In contrast, Arbor's friend Swifty (Shaun Thomas) is calm, warm, slow to anger, unwilling to get into trouble. These unlikely best friends even look like chalk and cheese - Arbor small, fair, wiry, impossible to shut up; Swifty taller, heavier, slower in thought and deed. Yet their conditions are exactly the same, living on an estate where the men are unemployed and emotionally useless, the women coping as best they can, opportunities and luxuries virtually non-existent.
When Arbor and Swifty are expelled from school, Arbor sees an opportunity - to go to work for local scrap dealer Kitten (Sean Gilder) and earn some cash. Starting with an abandoned pram, then progressing to one of Kitten's horse-and-cart set-ups, the boys start scavenging in the streets and abandoned factories of this de-industrialised hinterland.
Director Clio Bernard is capturing a world in the north of England that very much exists, including the shadier element of the scrap metal business that exploits young kids. Kitten welcomes the illegal items, notably cabling, that the boys steal for him, metallic detritus with a huge value. It seems like a mutually beneficial arrangement, but like that between Fagin and his artful dodgers, it's far from equitable.

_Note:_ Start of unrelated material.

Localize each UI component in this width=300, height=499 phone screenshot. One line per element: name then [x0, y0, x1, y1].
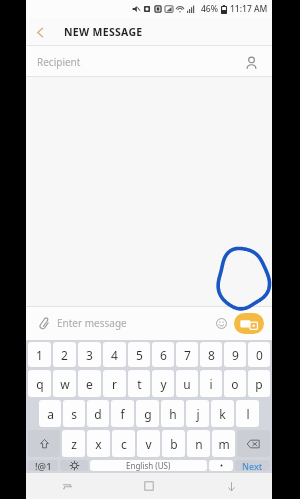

Adding colour to the story is Swifty's skill with horses, which encourages Kitten to choose him to ride his favoured horse in a horse-and-cart road race that is also a real part of this local world. One of the film's highlights is such a race, horses galloping down the motorway while cars whizz past them.
In her first feature, The Arbor, which told of the life of northern, working-class playwright Andrea Dunbar, Bernard had her actors lip-synch to the recorded statements of Dunbar's family and friends. The result was an original, highly stylised work, balanced somewhere between documentary and fiction.
The Selfish Giant is more conventional, sitting in that social-realist mode used by Loach, the Dardenne brothers and Peter Mullan, in which naturalistic performances and an unsentimental gaze offer a truthful view of marginalised parts of society. Bernard proves to be a dab hand, combining professional actors (Gilder, Paddy Maguire in Shameless) and newcomers (the boys) with skill and sensitivity, while commenting on social injustice without getting preachy.
The young actors give vital, lovely, flesh-and-blood performances. As Arbor, Shaun Thomas reminds me of the extraordinary Thomas Doret from the Dardennes's The Kid With A Bike. As in that film, Thomas bravely offers a character who isn't easy to like, yet whose challenge on our sympathies makes his hard-won grace all the more affecting.